• Problem to work on
Your answer is the lines below, exactly, from the one that contains "and the third" through the one that contains "Five power-packed hours of", both included.

• Supplied entries
—————
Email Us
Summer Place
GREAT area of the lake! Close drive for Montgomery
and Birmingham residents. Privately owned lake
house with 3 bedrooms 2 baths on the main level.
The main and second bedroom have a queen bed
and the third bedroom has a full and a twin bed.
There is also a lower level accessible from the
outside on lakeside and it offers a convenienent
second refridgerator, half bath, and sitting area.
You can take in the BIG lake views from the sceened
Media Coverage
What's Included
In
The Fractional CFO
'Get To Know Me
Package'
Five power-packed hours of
—————
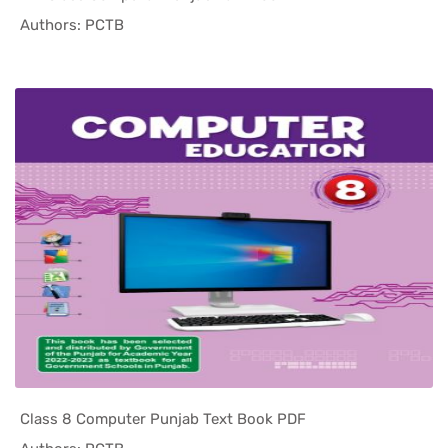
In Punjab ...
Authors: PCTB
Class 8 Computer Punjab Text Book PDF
—————
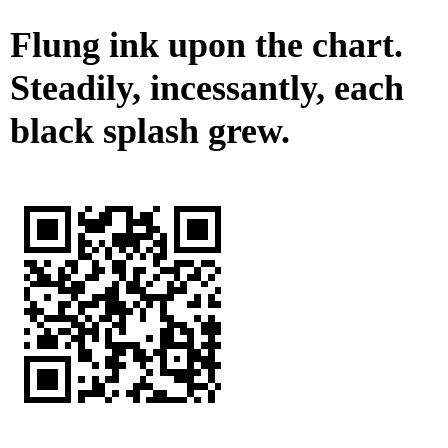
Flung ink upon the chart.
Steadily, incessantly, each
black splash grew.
—————
• Answer below
and the third bedroom has a full and a twin bed.
There is also a lower level accessible from the
outside on lakeside and it offers a convenienent
second refridgerator, half bath, and sitting area.
You can take in the BIG lake views from the sceened
Media Coverage
What's Included
In
The Fractional CFO
'Get To Know Me
Package'
Five power-packed hours of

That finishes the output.